What you hand back must match the records word for word, with no pictures.

——————

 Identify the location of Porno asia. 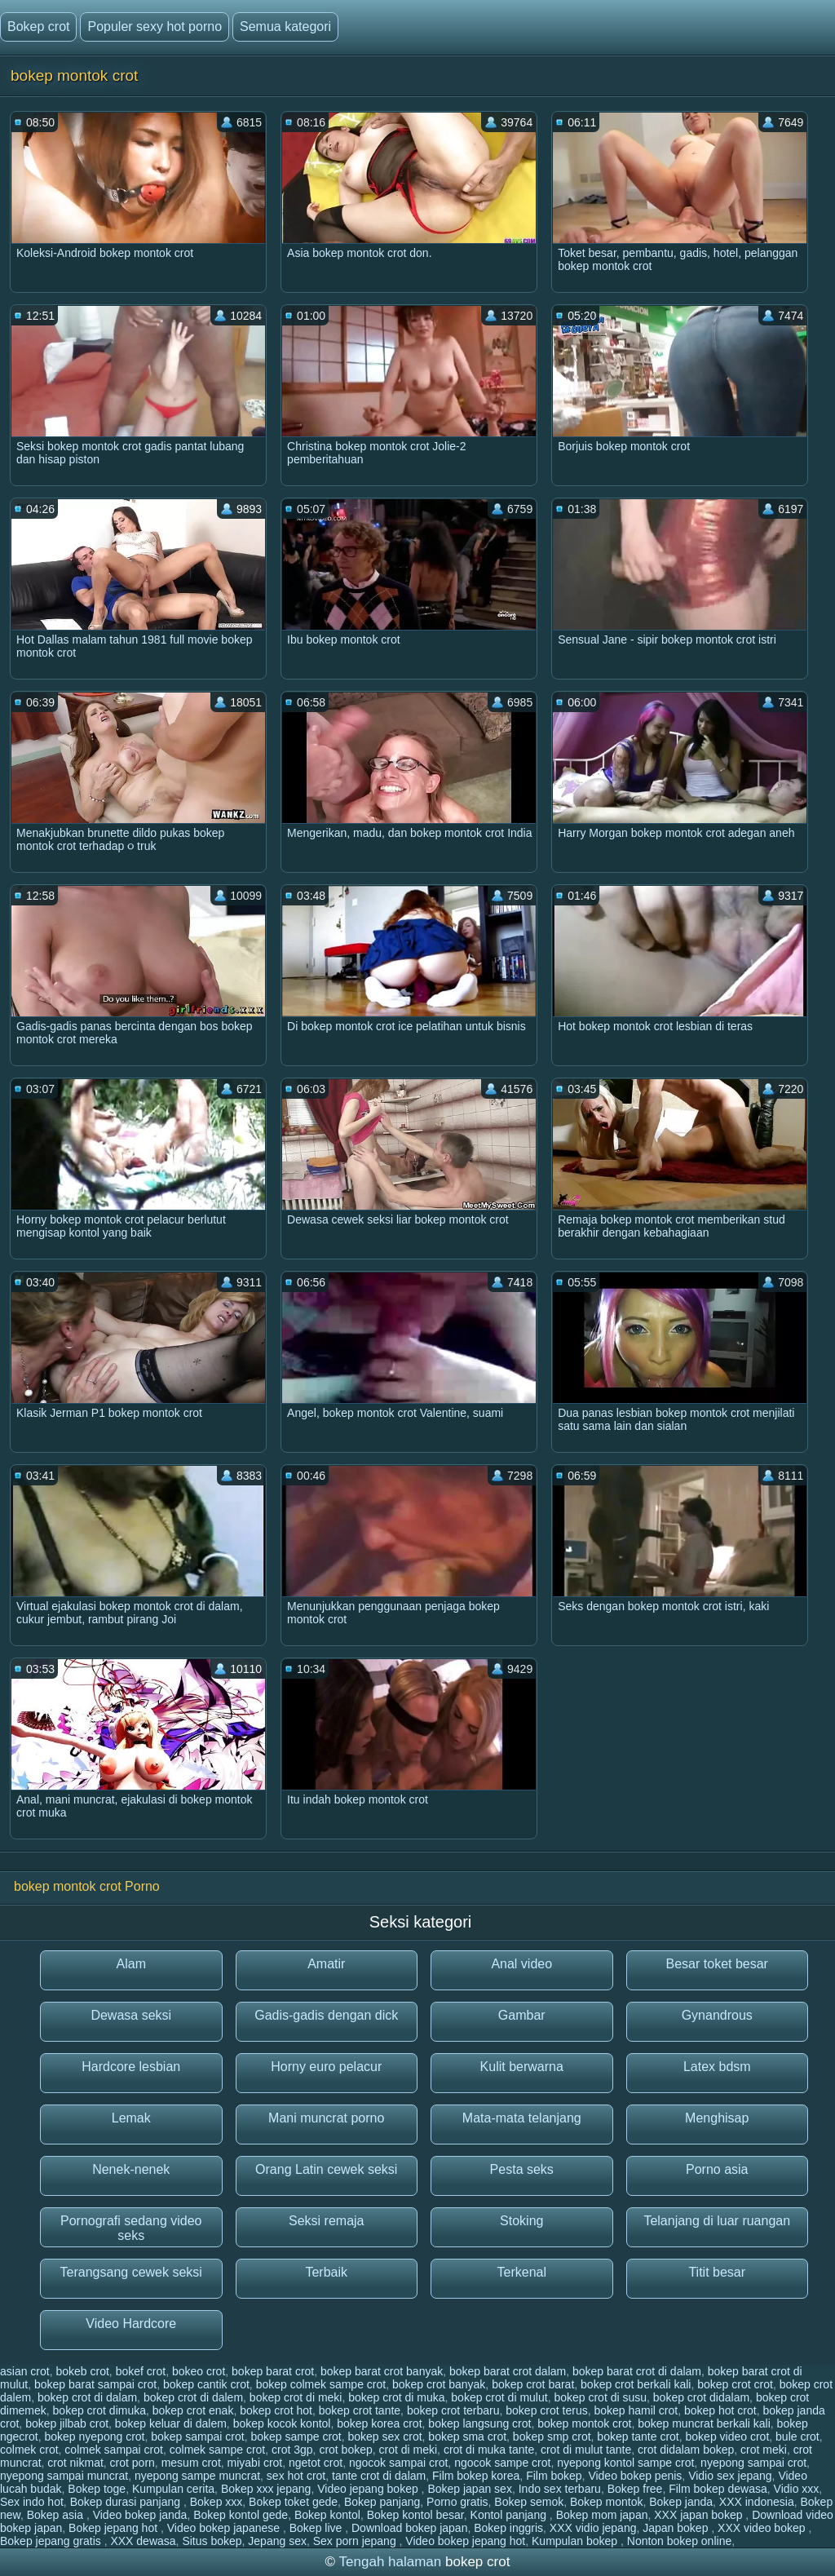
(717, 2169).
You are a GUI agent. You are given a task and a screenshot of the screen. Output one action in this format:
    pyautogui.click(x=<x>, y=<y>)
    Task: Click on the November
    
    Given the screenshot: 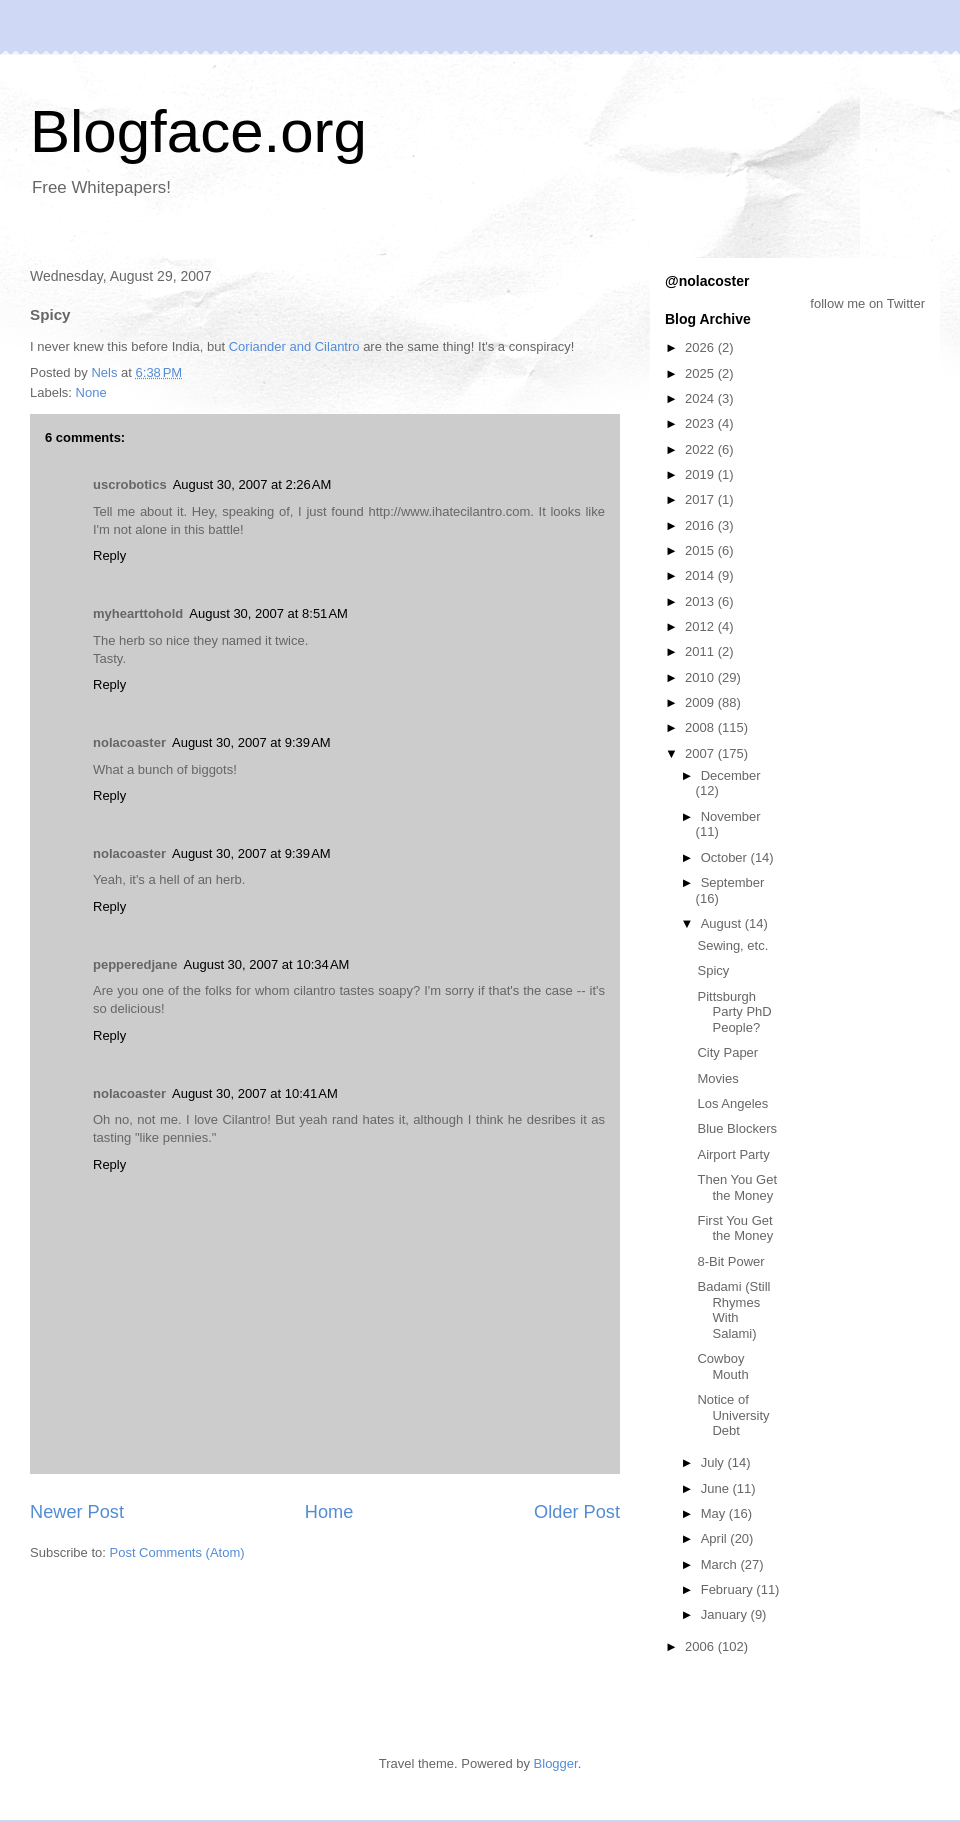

——————

■ Response area:
 Identify the location of Porno asia. 
(717, 2169).
You are a GUI agent. You are given a task and a screenshot of the screen. Output one action in this format:
    pyautogui.click(x=<x>, y=<y>)
    Task: Click on the November
    
    Given the screenshot: 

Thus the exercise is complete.